A mata nativa, de preservação obrigatória, está sendo mantida, como explica Denílson: “A gente não vai retirar toda a vegetação e sim a parte que está prejudicando na hora que levanta a água. Que são aquelas que estão penduradas, que estão caindo ou que estejam muito velhas. Ou mesmo aquelas enraizadas pequenas que são coisas que só servem para segurar a sujeira, a gente está fazendo essa limpeza. E a preservada a gente não pode mexer, essa continua”, disse.

Projeto maior do que o previsto pela JICA

Vale lembrar que o estudo desenvolvido pela Japan International Cooperation Agency (Jica) no Vale do Itajaí resultou em uma publicação de um plano diretor de mitigação de inundações. O documento sugeria apenas a ação de melhoramento de margem em cinco pontos da área urbana de Rio do Sul, nos 8,2 km contemplados. No entanto, o que está previsto para ser feito agora, por determinação do governador Jorginho Mello, abrange muito mais do que o indicado pelo estudo.

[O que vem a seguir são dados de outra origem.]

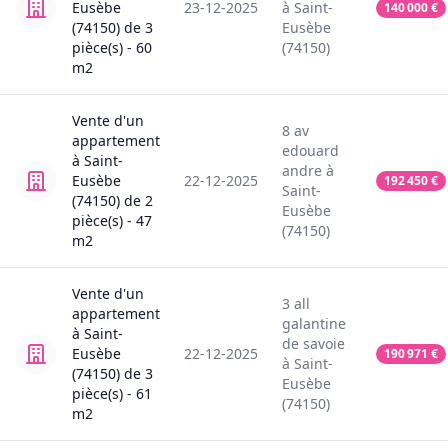
Eusèbe
23-12-2025
à
Saint-
140 000
€
(74150)
de
3
Eusèbe
pièce(s) -
60
(74150)
m2
Vente
d'un
8
av
appartement
edouard
à
Saint-
andre
à
Eusèbe
22-12-2025
192 450
€
Saint-
(74150)
de
2
Eusèbe
pièce(s) -
47
(74150)
m2
Vente
d'un
3
all
appartement
galantine
à
Saint-
de savoie
Eusèbe
22-12-2025
190 971
€
à
Saint-
(74150)
de
3
Eusèbe
pièce(s) -
61
(74150)
m2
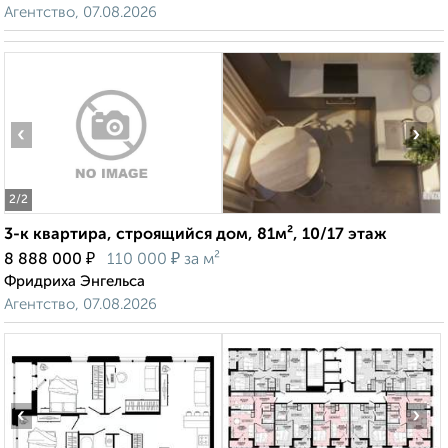
Агентство, 07.08.2026
‹
›
2
/2
3-к квартира, строящийся дом, 81м², 10/17 этаж
₽
₽
8 888 000
110 000
за м²
Фридриха Энгельса
Агентство, 07.08.2026
‹
›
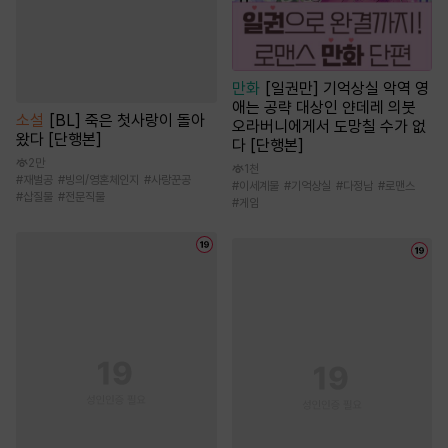
만화
[일권만] 기억상실 악역 영
애는 공략 대상인 얀데레 의붓
소설
[BL] 죽은 첫사랑이 돌아
오라버니에게서 도망칠 수가 없
왔다 [단행본]
다 [단행본]
2만
1천
#
재벌공
#
빙의/영혼체인지
#
사랑꾼공
#
이세계물
#
기억상실
#
다정남
#
로맨스
#
삽질물
#
전문직물
#
게임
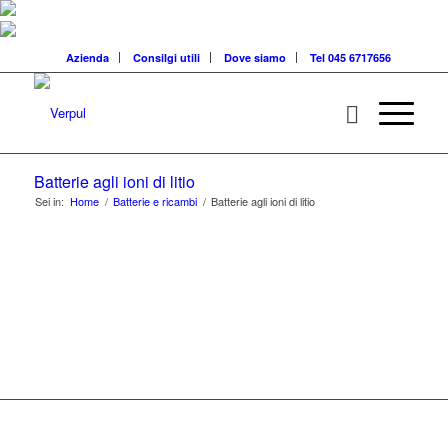
Azienda
Consilgi utili
Dove siamo
Tel 045 6717656
Batterie agli ioni di litio
Sei in:
Home
/
Batterie e ricambi
/
Batterie agli ioni di litio
BATTERIE DI
RICAMBIO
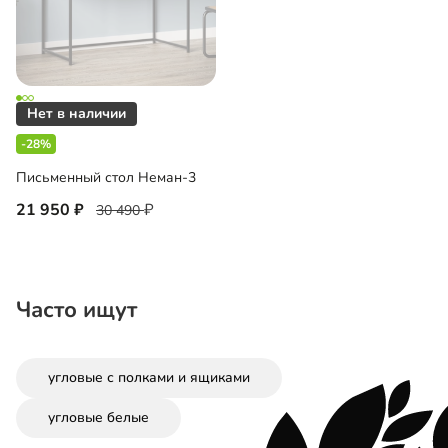
-28%
Письменный стол Неман-3
21 950
30 490
Часто ищут
угловые с полками и ящиками
угловые белые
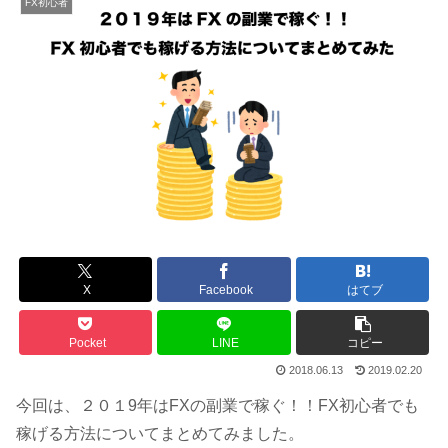
FX初心者
X
Facebook
はてブ
Pocket
LINE
コピー
2018.06.13
2019.02.20
今回は、２０１9年はFXの副業で稼ぐ！！FX初心者でも
稼げる方法についてまとめてみました。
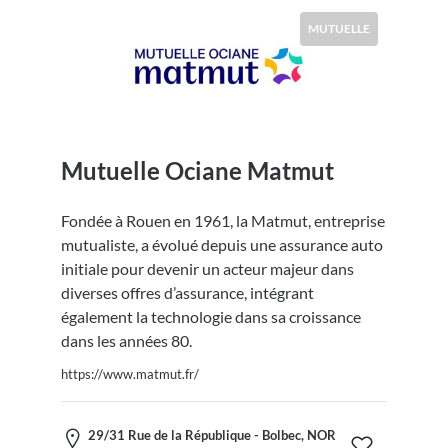
MUTUELLE
Mutuelle Ociane Matmut
Fondée à Rouen en 1961, la Matmut, entreprise
mutualiste, a évolué depuis une assurance auto
initiale pour devenir un acteur majeur dans
diverses offres d’assurance, intégrant
également la technologie dans sa croissance
dans les années 80.
https://www.matmut.fr/
29/31 Rue de la République - Bolbec, NOR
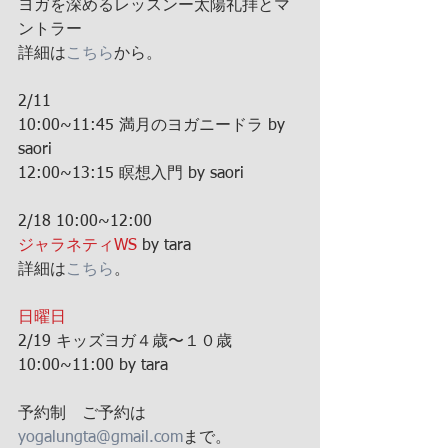
ヨガを深めるレッスンー太陽礼拝とマ
ントラー
詳細は
こちら
から。
2/11 
10:00~11:45 満月のヨガニードラ by 
saori
12:00~13:15 瞑想入門 by saori
2/18 10:00~12:00
ジャラネティWS
 by tara
詳細は
こちら
。
日曜日
2/19 キッズヨガ４歳〜１０歳 
10:00~11:00 by tara
予約制　ご予約は
yogalungta@gmail.com
まで。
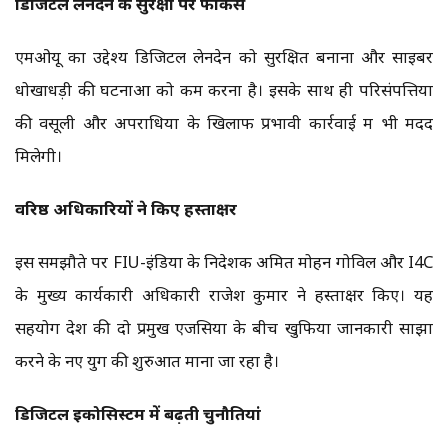
डिजिटल लेनदेन की सुरक्षा पर फोकस
एमओयू का उद्देश्य डिजिटल लेनदेन को सुरक्षित बनाना और साइबर
धोखाधड़ी की घटनाओं को कम करना है। इसके साथ ही परिसंपत्तियों
की वसूली और अपराधियों के खिलाफ प्रभावी कार्रवाई में भी मदद
मिलेगी।
वरिष्ठ अधिकारियों ने किए हस्ताक्षर
इस समझौते पर FIU-इंडिया के निदेशक अमित मोहन गोविल और I4C
के मुख्य कार्यकारी अधिकारी राजेश कुमार ने हस्ताक्षर किए। यह
सहयोग देश की दो प्रमुख एजेंसियों के बीच खुफिया जानकारी साझा
करने के नए युग की शुरुआत माना जा रहा है।
डिजिटल इकोसिस्टम में बढ़ती चुनौतियां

“Esse serviço que está sendo desenvolvido na área urbana de Rio do Sul, envolve tudo isso que estava previsto inicialmente nos estudos da Jica e nos projetos posteriores, mas também e, principalmente, o desassoreamento de todo o trecho de 8,2 km, sendo 4,5 km no rio Itajaí-açu, 3 km no Rio Itajaí do Oeste e 700 metros no rio, Itajaí do Sul”, conclui o secretário de Estado da Proteção e Defesa Civil, coronel Fabiano de Souza.